On 20/08/10 20:00, Lionel wrote:
On 17 août, 23:05, Stuart Rackham<[email protected]> wrote:This rather long post details a BREAKING CHANGE. Currently quoted elements can be preceded by an attributes list which can include up to three positional attributes (color, background color and size) and a 'role' named attribute. Examples: [green,#b0e0e6,2]##fun with text##. [role="input"]*x = 25* The positional attributes are only applicable to HTML backends and they emit hard-coded CSS styles; the 'role' attribute emits DocBook 'role' attributes and HTML 'class' attributes. The number and mixed applicability of these style related attributes is messy and difficult to remember.
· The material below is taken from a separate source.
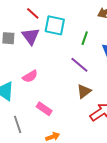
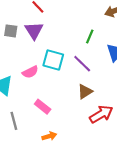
cyan square: (55, 25) -> (53, 60), moved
The whole thing can be replaced by a single positional attribute which translates to HTML 'class' attributes: - Directly using the AsciiDoc HTML backends. - Indirectly using the 'docbook' backend (DocBook XSL Stylesheets translate DocBook 'phrase' elements with 'role' attributes to HTML 'span' elements with the same 'class' attributes; CSS is then used http://www.sagehill.net/docbookxsl/UsingCSS.html[to style the generated HTML]).mmmh... What about other outputs from DocBook? I am pretty sure lots of people use the 'role' attribute through FOP or dblatex. What happens in such cases?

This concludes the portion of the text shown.